Nailstone Colliery
Photos and Stories
Leicestershire Coal Mine
Nailstone Colliery
The originator of this colliery may have been J.J. Ellis but this does not appear to be known for certain. What is known is that he owned the colliery in 1866 but he sold out in 1875. Thereafter followed a very shaky period and the colliery closed in 1876. It was working again under new ownership by 1883. When this owner died in 1887 the colliery was taken over by the Nailstone Colliery Company.
Shafts– Shaft sinking commenced in 1862, two shafts being sunk. The downcast shaft was 10 feet diameter and the upcast shaft 10 yards away from the downcast, was 8 feet diameter. The Upper Main Seam was reached at 143 yards from the surface, the shafts having initially passed through some 80 yards of New Red Sandstones. The lower part of the sandstones gave out water, which continued after the sinking was completed, the rate being about 70 gallons per minute.
In 1868 the shafts were deepened to 205 yards to win the Lower Main Seam (or Roaster Seam). Subsequently the upcast shaft was further deepened to 283 yards but without finding any workable seams.
Additionally to the above two shafts there was a ladder shaft 20 yards away from the downcast and this provided access from one shaft to the other.
Winding– A tandem headgear was erected over the shafts, allowing one winding engine to serve both. From photographic evidence, the original winding engine house appeared to house a vertical (crank overhead) winding engine.
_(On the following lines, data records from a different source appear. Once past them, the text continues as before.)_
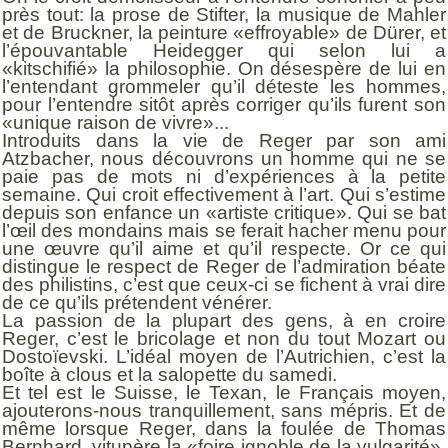
près tout: la prose de Stifter, la musique de Mahler
et de Bruckner, la peinture «effroyable» de Dürer, et
l’épouvantable Heidegger qui selon lui a
«kitschifié» la philosophie. On désespère de lui en
l’entendant grommeler qu’il déteste les hommes,
pour l’entendre sitôt après corriger qu’ils furent son
«unique raison de vivre»...
Introduits dans la vie de Reger par son ami
Atzbacher, nous découvrons un homme qui ne se
paie pas de mots ni d’expériences à la petite
semaine. Qui croit effectivement à l’art. Qui s’estime
depuis son enfance un «artiste critique». Qui se bat
l’œil des mondains mais se ferait hacher menu pour
une œuvre qu’il aime et qu’il respecte. Or ce qui
distingue le respect de Reger de l’admiration béate
des philistins, c’est que ceux-ci se fichent à vrai dire
de ce qu’ils prétendent vénérer.
La passion de la plupart des gens, à en croire
Reger, c’est le bricolage et non du tout Mozart ou
Dostoïevski. L’idéal moyen de l’Autrichien, c’est la
boîte à clous et la salopette du samedi.
Et tel est le Suisse, le Texan, le Français moyen,
ajouterons-nous tranquillement, sans mépris. Et de
même lorsque Reger, dans la foulée de Thomas
Bernhard, vitupère la «foire ignoble de la vulgarité»,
In 1874 a horizontal winding engine was installed, this being placed in a new house located behind the original. The new winding engine had twin cylinders, 26in. x 48in. fitted with slide valves operated by Stephenson link motion. The winding drum was stepped to accommodate the two different winding depths. One side was 10 feet diameter for the downcast shaft and the other side was 14 feet diameter for the upcast shaft. Winding was from the Upper Main and Lower Main seams respectively. The makers of the engine were Messrs. Death & Ellwood of Leicester.
The engine wound a single cage in each shaft, the cages having two decks each carrying a single tub. The winding ropes were one and one eighth inches diameter and fitted with King detaching hooks. Two conductors were provided to guide each cage.
Possibly in 1921, the engine was rebuilt by the Worsley Mesnes Ironworks, Wigan, who fitted new cylinders, 24in. x 48in. which had inside admission piston valves. At some date the engine was fitted with a parallel winding drum with curved post brakes operating on a brake path on each side of the drum. The brakes were actuated by a Melling’s (Worsley Mesnes) brake engine. Winding depth was 170 yards. The engine served until the colliery was closed for coal winding in 1967.
The original tandem headgear constructed in timber was replaced about 1898 by a new structure built in pitch pine and 50 feet in height. Latterly quite a massive steel tandem headgear was erected.
Underground Haulage– Two steam haulage engines were placed at the surface, serving the Main and Lower Main seams respectively. The Upper Main engine was a twin cylinder horizontal with 12in. x 24in. cylinders. This engine drove two rope drums, each 4ft. diameter with a toothed clutch between them to connect the drive to one drum or the other. Both drums each served a single rope direct haulage system. The ropes passed down the downcast shaft each encased in timber trunking. One rope hauled on the East Incline, 800 yards in length bringing up ten tubs at a time. Empty runs of tubs descended by gravity, the dip being 1 in 14 to the east.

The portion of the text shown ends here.